Najlepszy ligowy strzelec Śląska? Ryota Morioka, z czterema golami, jednym więcej niż Kamil Biliński. Najlepszy ligowy strzelec Wisły? Kante, Merebaszwili, Wlazło – po cztery trafienia. Jak na 20 jesiennych kolejek wygląda to słabo. Może nie jest to od razu najgorszy wynik w lidze, ale wystarczająco kiepski, by być wśród najgorszych ataków.
Korona Kielce – Palanca, Sekulski (po 5 goli)
Zagłębie Lubin – Woźniak (5 goli), Janus (4 gole), Starzyński i Janoszka (po 3 gole), Buksa, Nespor i Piątek (po 2 gole)
Wisła Płock – Kante, Merebaszwili i Wlazło (po 4 gole)
Śląsk Wrocław – Morioka (4 gole); Biliński i Grajciar (po 3 gole)
Górnik Łęczna – Drewniak (3 gole); Bonin, Grzelczak, Hernandez, Piesio, Śpiączka (po 2 gole)
Piast Gliwice – Badia (3 gole); Hebert, Jankowski, Szeliga, Zivec (po 2 gole)
Zagłębie sobie poradzi, bo napastników ma dobrych. Korona powinna sobie poradzić, bo Sekulskiego zastąpiła Micanskim i Górskim. Piast powinien sobie poradzić, bo w miejsce Gotala i Barisicia wziął Papadopulosa i Sekulskiego. Zostaje trójka: Górnik, Śląsk i Wisła.

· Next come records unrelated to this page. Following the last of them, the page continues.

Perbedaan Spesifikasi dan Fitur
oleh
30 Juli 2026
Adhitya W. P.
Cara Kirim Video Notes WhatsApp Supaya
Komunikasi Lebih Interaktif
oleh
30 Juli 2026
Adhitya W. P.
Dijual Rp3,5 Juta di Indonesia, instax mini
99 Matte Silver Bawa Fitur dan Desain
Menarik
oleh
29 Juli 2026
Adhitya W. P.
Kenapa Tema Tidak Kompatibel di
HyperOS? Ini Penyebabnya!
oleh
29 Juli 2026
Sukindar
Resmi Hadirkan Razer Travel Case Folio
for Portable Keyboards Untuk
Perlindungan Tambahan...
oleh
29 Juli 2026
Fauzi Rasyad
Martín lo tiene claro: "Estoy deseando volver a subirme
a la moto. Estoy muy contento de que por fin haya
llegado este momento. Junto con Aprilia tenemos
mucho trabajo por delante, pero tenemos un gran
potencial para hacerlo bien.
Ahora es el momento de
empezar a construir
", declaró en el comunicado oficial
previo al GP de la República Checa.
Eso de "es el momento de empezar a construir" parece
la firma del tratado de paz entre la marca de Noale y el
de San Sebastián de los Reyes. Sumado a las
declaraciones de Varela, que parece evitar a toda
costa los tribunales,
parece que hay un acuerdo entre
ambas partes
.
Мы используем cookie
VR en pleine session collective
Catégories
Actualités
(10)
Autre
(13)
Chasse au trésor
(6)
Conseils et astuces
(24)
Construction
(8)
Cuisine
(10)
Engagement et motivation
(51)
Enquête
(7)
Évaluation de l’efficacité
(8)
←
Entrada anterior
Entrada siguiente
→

W Płocku sprawnie zdefiniowali jednak problem. Stwierdzili, że plan utrzymania ligi z takim napastnikiem jak Jose Kante, jest zbyt ryzykowny. Rok temu Górnik Zabrze spadł z Ekstraklasy z reprezentantem Gwinei w składzie. Wtedy w rundzie wiosennej ani razu nie trafił do siatki, teraz – ma już cztery gole. Mimo wszystko, zimą ciekawą opcją wydał się Mateusz Piątkowski, który przed wyjazdem na Cypr zdobył czternaście bramek dla Jagiellonii. I to on ma być polisą ubezpieczeniową Nafciarzy.

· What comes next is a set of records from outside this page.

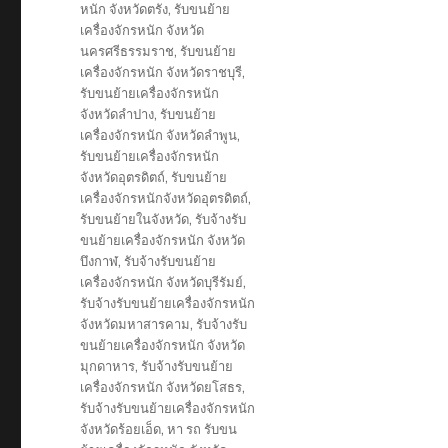
หนัก จังหวัดตรัง
,
รับขนย้าย
เครื่องจักรหนัก จังหวัด
นครศรีธรรมราช
,
รับขนย้าย
เครื่องจักรหนัก จังหวัดราชบุรี
,
รับขนย้ายเครื่องจักรหนัก
จังหวัดลำปาง
,
รับขนย้าย
เครื่องจักรหนัก จังหวัดลำพูน
,
รับขนย้ายเครื่องจักรหนัก
จังหวัดอุตรดิตถ์
,
รับขนย้าย
เครื่องจักรหนักจังหวัดอุตรดิตถ์
,
รับขนย้ายในจังหวัด
,
รับจ้างรับ
ขนย้ายเครื่องจักรหนัก จังหวัด
บึงกาฬ
,
รับจ้างรับขนย้าย
เครื่องจักรหนัก จังหวัดบุรีรัมย์
,
รับจ้างรับขนย้ายเครื่องจักรหนัก
จังหวัดมหาสารคาม
,
รับจ้างรับ
ขนย้ายเครื่องจักรหนัก จังหวัด
มุกดาหาร
,
รับจ้างรับขนย้าย
เครื่องจักรหนัก จังหวัดยโสธร
,
รับจ้างรับขนย้ายเครื่องจักรหนัก
จังหวัดร้อยเอ็ด
,
หา รถ รับขน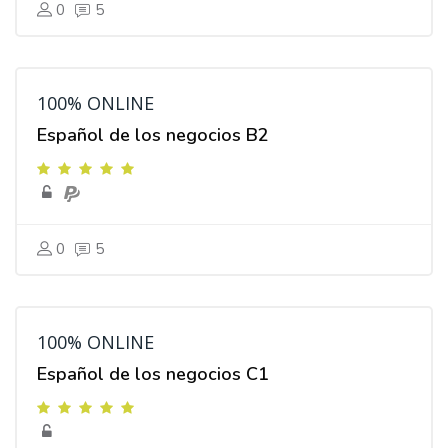
0
5
100% ONLINE
Español de los negocios B2
0
5
100% ONLINE
Español de los negocios C1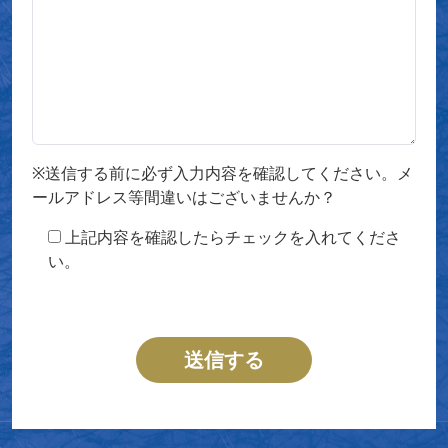
※送信する前に必ず入力内容を確認してください。メ
ールアドレス等間違いはございませんか？
上記内容を確認したらチェックを入れてくださ
い。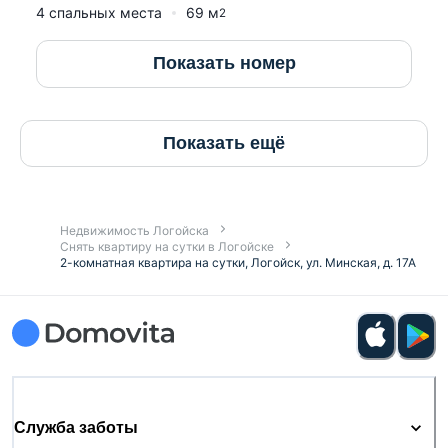
4 спальных места
69
м
2
Показать номер
Показать ещё
Недвижимость Логойска
Снять квартиру на сутки в Логойске
2-комнатная квартира на сутки, Логойск, ул. Минская, д. 17А
Служба заботы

Śląsk też zapowiadał, że potrzebuje ściągnąć napastnika. Do dziś go jednak nie znalazł, jedynie sprowadził na skrzydło Picha, jako defensywnego pomocnika Kovacevicia, a Urban znalazł w zespole nową rolę Madejowi: zamiast na boku, to w środku. Ale atak? No, tu jest naprawdę duży problem, bo Idzik i Mervo są w tym sezonie bez gola, a Biliński strzelił marne trzy.
Zresztą, wrocławianie w 20 meczach zdobyli 20 bramek. Czyli średnio jedno trafienie na 90 minut, najgorszy bilans w lidze. I przy takim układzie podejmują próbę uniknięcia spadku.